(Source data)
****************************************
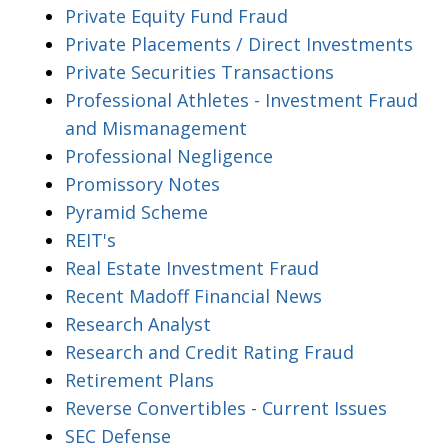
Private Equity Fund Fraud
Private Placements / Direct Investments
Private Securities Transactions
Professional Athletes - Investment Fraud
and Mismanagement
Professional Negligence
Promissory Notes
Pyramid Scheme
REIT's
Real Estate Investment Fraud
Recent Madoff Financial News
Research Analyst
Research and Credit Rating Fraud
Retirement Plans
Reverse Convertibles - Current Issues
SEC Defense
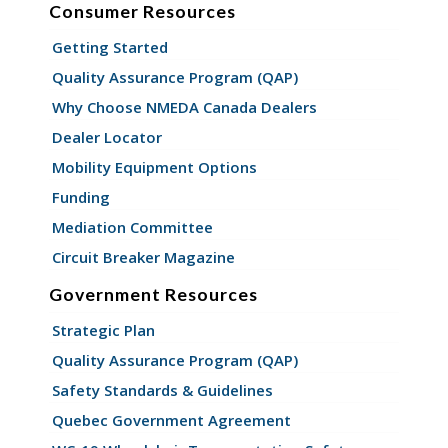
Consumer Resources
Getting Started
Quality Assurance Program (QAP)
Why Choose NMEDA Canada Dealers
Dealer Locator
Mobility Equipment Options
Funding
Mediation Committee
Circuit Breaker Magazine
Government Resources
Strategic Plan
Quality Assurance Program (QAP)
Safety Standards & Guidelines
Quebec Government Agreement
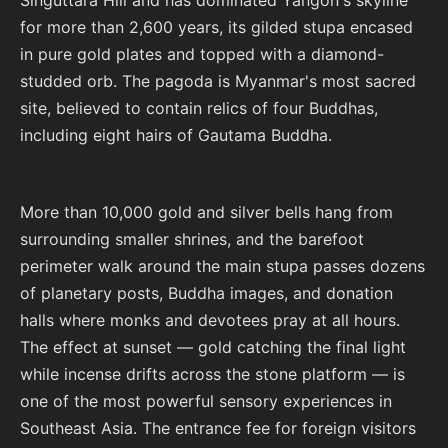
Singuttara Hill and has dominated Yangon's skyline
for more than 2,600 years, its gilded stupa encased
in pure gold plates and topped with a diamond-
studded orb. The pagoda is Myanmar's most sacred
site, believed to contain relics of four Buddhas,
including eight hairs of Gautama Buddha.
More than 10,000 gold and silver bells hang from
surrounding smaller shrines, and the barefoot
perimeter walk around the main stupa passes dozens
of planetary posts, Buddha images, and donation
halls where monks and devotees pray at all hours.
The effect at sunset — gold catching the final light
while incense drifts across the stone platform — is
one of the most powerful sensory experiences in
Southeast Asia. The entrance fee for foreign visitors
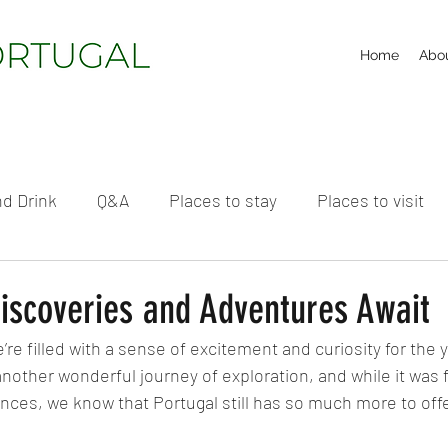
Home
Abo
d Drink
Q&A
Places to stay
Places to visit
iscoveries and Adventures Await
re filled with a sense of excitement and curiosity for the 
other wonderful journey of exploration, and while it was ful
nces, we know that Portugal still has so much more to offe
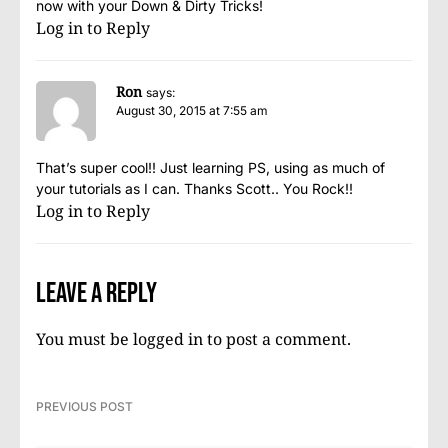
now with your Down & Dirty Tricks!
Log in to Reply
Ron
says:
August 30, 2015 at 7:55 am
That’s super cool!! Just learning PS, using as much of
your tutorials as I can. Thanks Scott.. You Rock!!
Log in to Reply
Leave a Reply
You must be
logged in
to post a comment.
PREVIOUS POST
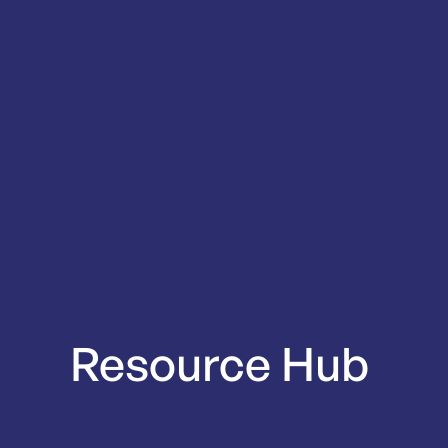
Resource
Hub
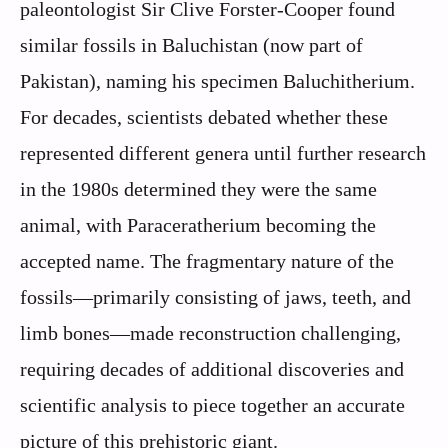
paleontologist Sir Clive Forster-Cooper found
similar fossils in Baluchistan (now part of
Pakistan), naming his specimen Baluchitherium.
For decades, scientists debated whether these
represented different genera until further research
in the 1980s determined they were the same
animal, with Paraceratherium becoming the
accepted name. The fragmentary nature of the
fossils—primarily consisting of jaws, teeth, and
limb bones—made reconstruction challenging,
requiring decades of additional discoveries and
scientific analysis to piece together an accurate
picture of this prehistoric giant.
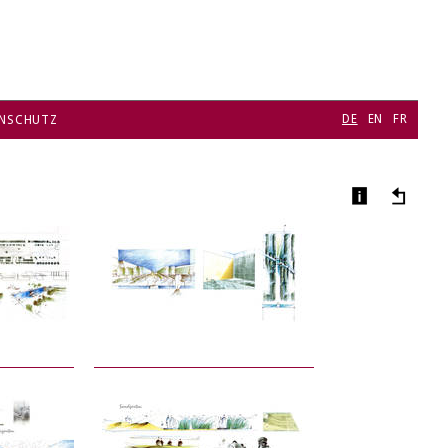
DE
EN
FR
NSCHUTZ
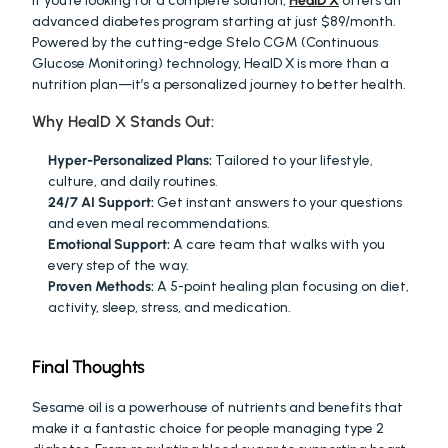
If you’re looking for a complete solution, 
HealD X
 offers an 
advanced diabetes program starting at just $89/month. 
Powered by the cutting-edge Stelo CGM (Continuous 
Glucose Monitoring) technology, HealD X is more than a 
nutrition plan—it’s a personalized journey to better health.
Why HealD X Stands Out:
Hyper-Personalized Plans:
 Tailored to your lifestyle, 
culture, and daily routines.
24/7 AI Support:
 Get instant answers to your questions 
and even meal recommendations.
Emotional Support:
 A care team that walks with you 
every step of the way.
Proven Methods:
 A 5-point healing plan focusing on diet, 
activity, sleep, stress, and medication.
Final Thoughts
Sesame oil is a powerhouse of nutrients and benefits that 
make it a fantastic choice for people managing type 2 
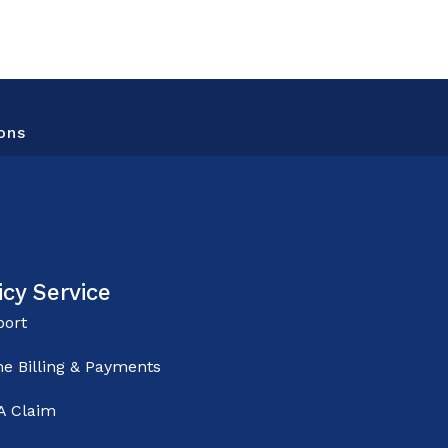
ons
icy Service
ort
ne Billing & Payments
 A Claim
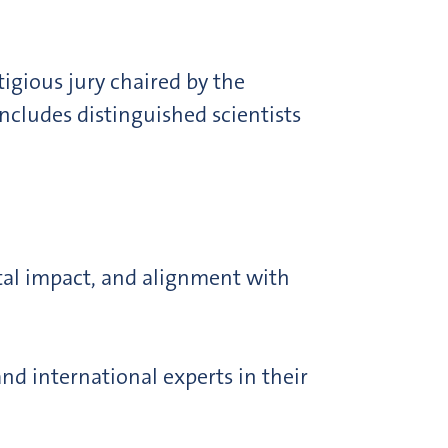
tigious jury chaired by the
ncludes distinguished scientists
ietal impact, and alignment with
nd international experts in their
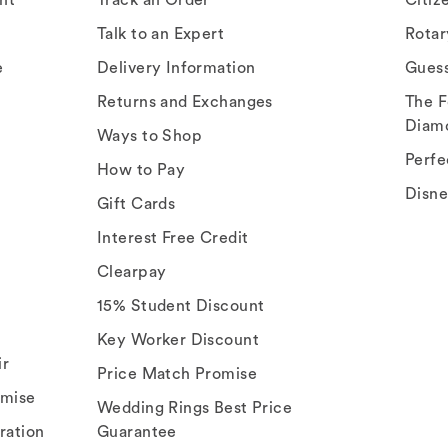
Talk to an Expert
Rota
e
Delivery Information
Gues
Returns and Exchanges
The F
Diam
Ways to Shop
Perfe
How to Pay
Disn
Gift Cards
Interest Free Credit
Clearpay
15% Student Discount
Key Worker Discount
ir
Price Match Promise
omise
Wedding Rings Best Price
ration
Guarantee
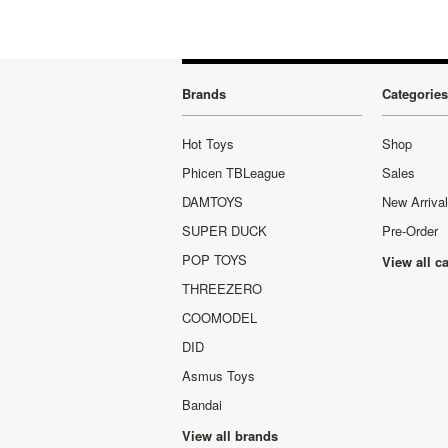
Brands
Categories
Hot Toys
Shop
Phicen TBLeague
Sales
DAMTOYS
New Arriva
SUPER DUCK
Pre-Order
POP TOYS
View all c
THREEZERO
COOMODEL
DID
Asmus Toys
Bandai
View all brands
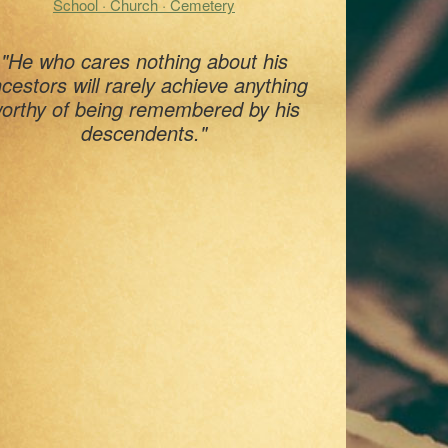
School · Church · Cemetery
"He who cares nothing about his
cestors will rarely achieve anything
orthy of being remembered by his
descendents."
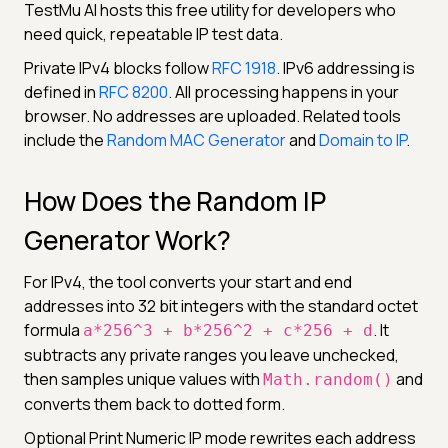
TestMu AI hosts this free utility for developers who
need quick, repeatable IP test data.
Private IPv4 blocks follow
RFC 1918
. IPv6 addressing is
defined in
RFC 8200
. All processing happens in your
browser. No addresses are uploaded. Related tools
include the
Random MAC Generator
and
Domain to IP
.
How Does the Random IP
Generator Work?
For IPv4, the tool converts your start and end
addresses into 32 bit integers with the standard octet
formula
. It
a*256^3 + b*256^2 + c*256 + d
subtracts any private ranges you leave unchecked,
then samples unique values with
and
Math.random()
converts them back to dotted form.
Optional Print Numeric IP mode rewrites each address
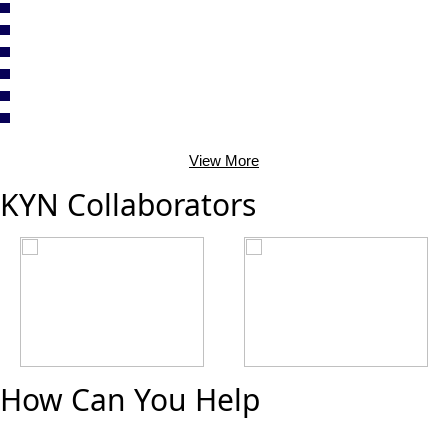
View More
KYN Collaborators
How Can You Help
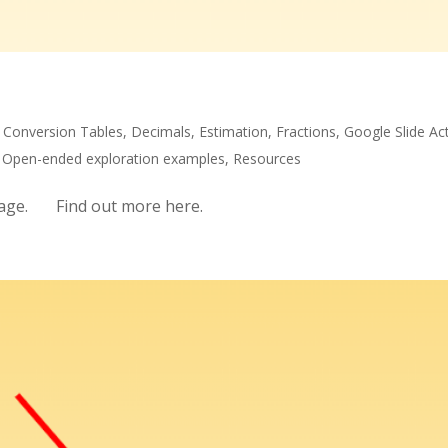
,
Conversion Tables
,
Decimals
,
Estimation
,
Fractions
,
Google Slide Act
,
Open-ended exploration examples
,
Resources
 page. Find out more here.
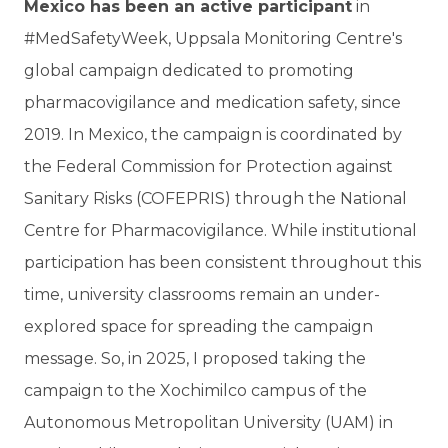
Mexico has been an active participant
in
#MedSafetyWeek, Uppsala Monitoring Centre's
global campaign dedicated to promoting
pharmacovigilance and medication safety, since
2019. In Mexico, the campaign is coordinated by
the Federal Commission for Protection against
Sanitary Risks (COFEPRIS) through the National
Centre for Pharmacovigilance. While institutional
participation has been consistent throughout this
time, university classrooms remain an under-
explored space for spreading the campaign
message. So, in 2025, I proposed taking the
campaign to the Xochimilco campus of the
Autonomous Metropolitan University (UAM) in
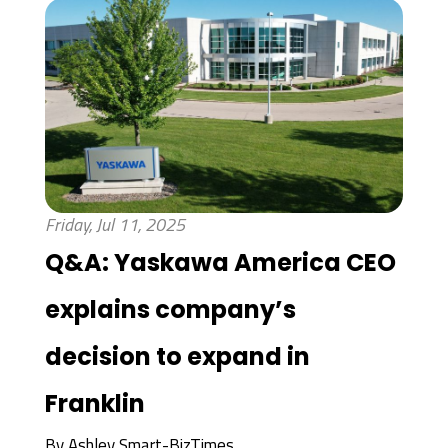
Friday, Jul 11, 2025
Q&A: Yaskawa America CEO
explains company’s
decision to expand in
Franklin
By
Ashley Smart-BizTimes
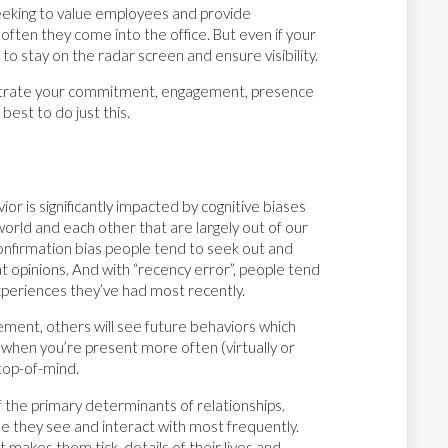
eeking to value employees and provide
ften they come into the office. But even if your
h to stay on the radar screen and ensure visibility.
nstrate your commitment, engagement, presence
est to do just this.
r is significantly impacted by cognitive biases
orld and each other that are largely out of our
onfirmation bias people tend to seek out and
t opinions. And with “recency error”, people tend
periences they’ve had most recently.
ent, others will see future behaviors which
when you’re present more often (virtually or
 top-of-mind.
 of the primary determinants of relationships.
se they see and interact with most frequently.
makes them tick, details of their lives and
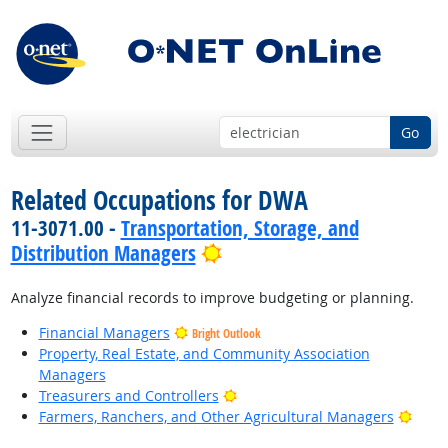
Go
Related Occupations for DWA
11-3071.00 -
Transportation, Storage, and
Bright Outlook
Distribution Managers
Analyze financial records to improve budgeting or planning.
Financial Managers
Bright Outlook
Property, Real Estate, and Community Association
Managers
Bright Outlook
Treasurers and Controllers
Brigh
Farmers, Ranchers, and Other Agricultural Managers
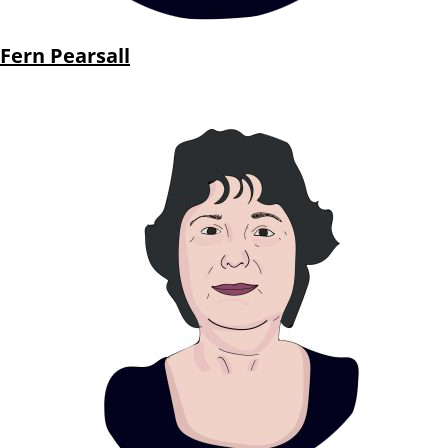
Fern Pearsall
****************************************
--- Aim of the exercise ---
Quote the records in full and exactly; skip any image.

--- Exercise response ---
Private Equity Fund Fraud
Private Placements / Direct Investments
Private Securities Transactions
Professional Athletes - Investment Fraud
and Mismanagement
Professional Negligence
Promissory Notes
Pyramid Scheme
REIT's
Real Estate Investment Fraud
Recent Madoff Financial News
Research Analyst
Research and Credit Rating Fraud
Retirement Plans
Reverse Convertibles - Current Issues
SEC Defense
Consumer Resources
Getting Started
Quality Assurance Program (QAP)
Why Choose NMEDA Canada Dealers
Dealer Locator
Mobility Equipment Options
Funding
Mediation Committee
Circuit Breaker Magazine
Government Resources
Strategic Plan
Quality Assurance Program (QAP)
Safety Standards & Guidelines
Quebec Government Agreement
Singuttara Hill and has dominated Yangon's skyline
for more than 2,600 years, its gilded stupa encased
in pure gold plates and topped with a diamond-
studded orb. The pagoda is Myanmar's most sacred
site, believed to contain relics of four Buddhas,
including eight hairs of Gautama Buddha.
More than 10,000 gold and silver bells hang from
surrounding smaller shrines, and the barefoot
perimeter walk around the main stupa passes dozens
of planetary posts, Buddha images, and donation
halls where monks and devotees pray at all hours.
The effect at sunset — gold catching the final light
while incense drifts across the stone platform — is
one of the most powerful sensory experiences in
Southeast Asia. The entrance fee for foreign visitors
Home
Abo
d Drink
Q&A
Places to stay
Places to visit
iscoveries and Adventures Await
re filled with a sense of excitement and curiosity for the 
other wonderful journey of exploration, and while it was ful
nces, we know that Portugal still has so much more to offe
now with your Down & Dirty Tricks!
Log in to Reply
Ron
says:
August 30, 2015 at 7:55 am
That’s super cool!! Just learning PS, using as much of
your tutorials as I can. Thanks Scott.. You Rock!!
Log in to Reply
Leave a Reply
You must be
logged in
to post a comment.
PREVIOUS POST
Resource
Hub
paleontologist Sir Clive Forster-Cooper found
similar fossils in Baluchistan (now part of
Pakistan), naming his specimen Baluchitherium.
For decades, scientists debated whether these
represented different genera until further research
in the 1980s determined they were the same
animal, with Paraceratherium becoming the
accepted name. The fragmentary nature of the
fossils—primarily consisting of jaws, teeth, and
limb bones—made reconstruction challenging,
requiring decades of additional discoveries and
scientific analysis to piece together an accurate
picture of this prehistoric giant.
DE
EN
FR
NSCHUTZ
If you’re looking for a complete solution, 
HealD X
 offers an 
advanced diabetes program starting at just $89/month. 
Powered by the cutting-edge Stelo CGM (Continuous 
Glucose Monitoring) technology, HealD X is more than a 
nutrition plan—it’s a personalized journey to better health.
Why HealD X Stands Out:
Hyper-Personalized Plans:
 Tailored to your lifestyle, 
culture, and daily routines.
24/7 AI Support:
 Get instant answers to your questions 
and even meal recommendations.
Emotional Support:
 A care team that walks with you 
every step of the way.
Proven Methods:
 A 5-point healing plan focusing on diet, 
activity, sleep, stress, and medication.
Final Thoughts
Sesame oil is a powerhouse of nutrients and benefits that 
make it a fantastic choice for people managing type 2 
ons
icy Service
ort
ne Billing & Payments
 A Claim
tigious jury chaired by the
ncludes distinguished scientists
ietal impact, and alignment with
nd international experts in their
Talk to an Expert
Rota
e
Delivery Information
Gues
Returns and Exchanges
The F
Diam
Ways to Shop
Perfe
How to Pay
Disn
Gift Cards
Interest Free Credit
Clearpay
15% Student Discount
Key Worker Discount
ir
Price Match Promise
omise
Wedding Rings Best Price
ration
Guarantee
Brands
Categories
Hot Toys
Shop
Phicen TBLeague
Sales
DAMTOYS
New Arriva
SUPER DUCK
Pre-Order
POP TOYS
View all c
THREEZERO
COOMODEL
DID
Asmus Toys
Bandai
View all brands
School · Church · Cemetery
"He who cares nothing about his
cestors will rarely achieve anything
orthy of being remembered by his
descendents."
TestMu AI hosts this free utility for developers who
need quick, repeatable IP test data.
Private IPv4 blocks follow
RFC 1918
. IPv6 addressing is
defined in
RFC 8200
. All processing happens in your
browser. No addresses are uploaded. Related tools
include the
Random MAC Generator
and
Domain to IP
.
How Does the Random IP
Generator Work?
For IPv4, the tool converts your start and end
addresses into 32 bit integers with the standard octet
formula
. It
a*256^3 + b*256^2 + c*256 + d
subtracts any private ranges you leave unchecked,
then samples unique values with
and
Math.random()
converts them back to dotted form.
Optional Print Numeric IP mode rewrites each address
View More
KYN Collaborators
How Can You Help
,
Conversion Tables
,
Decimals
,
Estimation
,
Fractions
,
Google Slide Act
,
Open-ended exploration examples
,
Resources
 page. Find out more here.
Mexico has been an active participant
in
#MedSafetyWeek, Uppsala Monitoring Centre's
global campaign dedicated to promoting
pharmacovigilance and medication safety, since
2019. In Mexico, the campaign is coordinated by
the Federal Commission for Protection against
Sanitary Risks (COFEPRIS) through the National
Centre for Pharmacovigilance. While institutional
participation has been consistent throughout this
time, university classrooms remain an under-
explored space for spreading the campaign
message. So, in 2025, I proposed taking the
campaign to the Xochimilco campus of the
Autonomous Metropolitan University (UAM) in
Friday, Jul 11, 2025
Q&A: Yaskawa America CEO
explains company’s
decision to expand in
Franklin
By
Ashley Smart-BizTimes
eeking to value employees and provide
ften they come into the office. But even if your
h to stay on the radar screen and ensure visibility.
nstrate your commitment, engagement, presence
est to do just this.
r is significantly impacted by cognitive biases
orld and each other that are largely out of our
onfirmation bias people tend to seek out and
t opinions. And with “recency error”, people tend
periences they’ve had most recently.
ent, others will see future behaviors which
when you’re present more often (virtually or
 top-of-mind.
 of the primary determinants of relationships.
se they see and interact with most frequently.
makes them tick, details of their lives and
Go
Related Occupations for DWA
11-3071.00 -
Transportation, Storage, and
Bright Outlook
Distribution Managers
Analyze financial records to improve budgeting or planning.
Financial Managers
Bright Outlook
Property, Real Estate, and Community Association
Managers
Bright Outlook
Treasurers and Controllers
Brigh
Farmers, Ranchers, and Other Agricultural Managers
Fern Pearsall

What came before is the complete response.